Type 1, the mildest form of the condition, is most commonly found in standard Poodles, Dobermans, Akitas, Golden Retrievers, Airedales, Bernese Mountain Dogs, Dachshunds, German Shepherds, Greyhound, Irish Wolfhounds, Schnauzers, Shetland Sheepdogs, Corgis and others.
Type 2 is seen most often in Pointers and Type 3, which is very rare, is usually found in Scottish Terriers, Shelties and Chesapeake Bay Retrievers.
It should be noted that some dogs with hyperthyroidism the incidence of the blood clotting disease may also be increased, and that can affect over 50 different breeds.
How can I tell if my dog has von Willebrand’s Disease?
In terms of signs that can be observed easily by a pet parent it is excessive bleeding that is most noticeable.
As Type 1 is a mild form of the disease that usually manifests itself when the dog is young pet parents may notice that their pup seems to bleed more than expected after receiving a small scratch at playtime.
In the cases of Types 2 and 3 the disease is more serious and may manifest itself as excessive bleeding from the nose or mouth for no apparent reason, as dark, tarry, bloody stools or as unexpected rectal bleeding.
In these cases, excessive bleeding from accidental injury also occurs and can be far more serious.
How is von Willebrand’s Disease diagnosed?
Whenever vWD is suspected a vet will perform a series of blood tests as well as a bleed time test. The latter sees a vet make a tiny incision, usually in the pup's gum, and then time how long it takes for the blood from the clot to heal.
This has to be performed under strict supervision as if a pup is suffering from one of the more severe forms of the disease even this very small, intentional injury could be harmful and steps would need to be taken to staunch the bleeding immediately.
These days DNA testing can also be helpful, as it can help determine whether or not to pup is a carrier of the defective gene that leads to vWD.
These tests also allow breeders to identify such dogs as puppies and ensure that they are not allowed to breed, thus reducing the incidence of the condition in their bloodline.
How Is von Willebrand’s Disease treated?
Von Willebrand’s Disease cannot be cured, it is a lifetime disorder. It can, however, be managed, often very well and to the point it rarely really affects a pup's day to day life.
In cases where a pup is diagnosed with Type 1 vWD formal treatment will often not be needed, but increased vigilance and awareness on the part of the pet parent is a must, as certain things will put their pups at greater risk.
In the cases of dogs affected with Type 2 or Type 3 forms of the disease the need for awareness is even more crucial.
Pups should not get involved, if at all possible in rough play with others (as this may cause accidental injury) and any small injury that does result in bleeding should be attended to immediately and the bleeding staunched with a bandage or ligature.

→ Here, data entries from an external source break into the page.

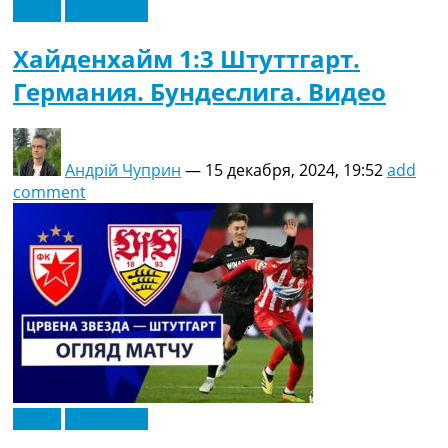
Видео
Эксклюзив
Хайденхайм 1:3 Штуттгарт.
Германия. Бундеслига. Видео
Андрій Чуприн
—
15 декабря, 2024, 19:52
add
comment
Видео
Эксклюзив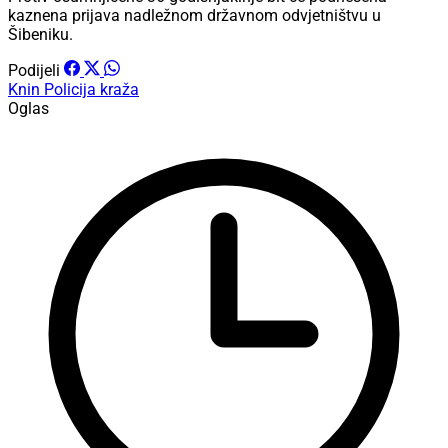
kaznena prijava nadležnom državnom odvjetništvu u
Šibeniku.
Podijeli
Knin
Policija
kraža
Oglas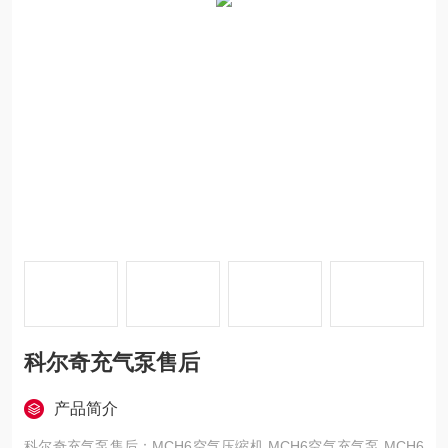
科尔奇充气泵售后
产品简介
科尔奇充气泵售后：MCH6空气压缩机 MCH6空气充气泵 MCH6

These pups should not be allowed to play with hard toys that may damage and cut their gums - and 'real' bones should be avoided for the same reasons.
Their diet also needs to be controlled.
Unlike many others, pups with vWD will not benefit from being fed dog foods that contain high doses of Vitamin A, vitamin C or omega 3 fatty acids.

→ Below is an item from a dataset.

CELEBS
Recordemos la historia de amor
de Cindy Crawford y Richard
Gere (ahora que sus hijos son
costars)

Often a limited ingredient dog food that is not enhanced with these things is the best choice, but consultation with the pup's vet is the best way to determine just what they should eat to best protect them.
If you have one of the at-risk breeds, consider having a screening test, especially if your dog has to undergo surgery, as those with Type 2 or 3 may require blood transfusions, and simple things like claw clipping will also need to be performed very carefully and only by someone very skilled and aware of the dog's condition.
On the whole, with careful care, dogs with vWD can leave full, long lives - as is the case for humans with the disease as well - and in many cases, as they age pups with Type 1 will fare better as symptoms of the disease do tend to improve with age.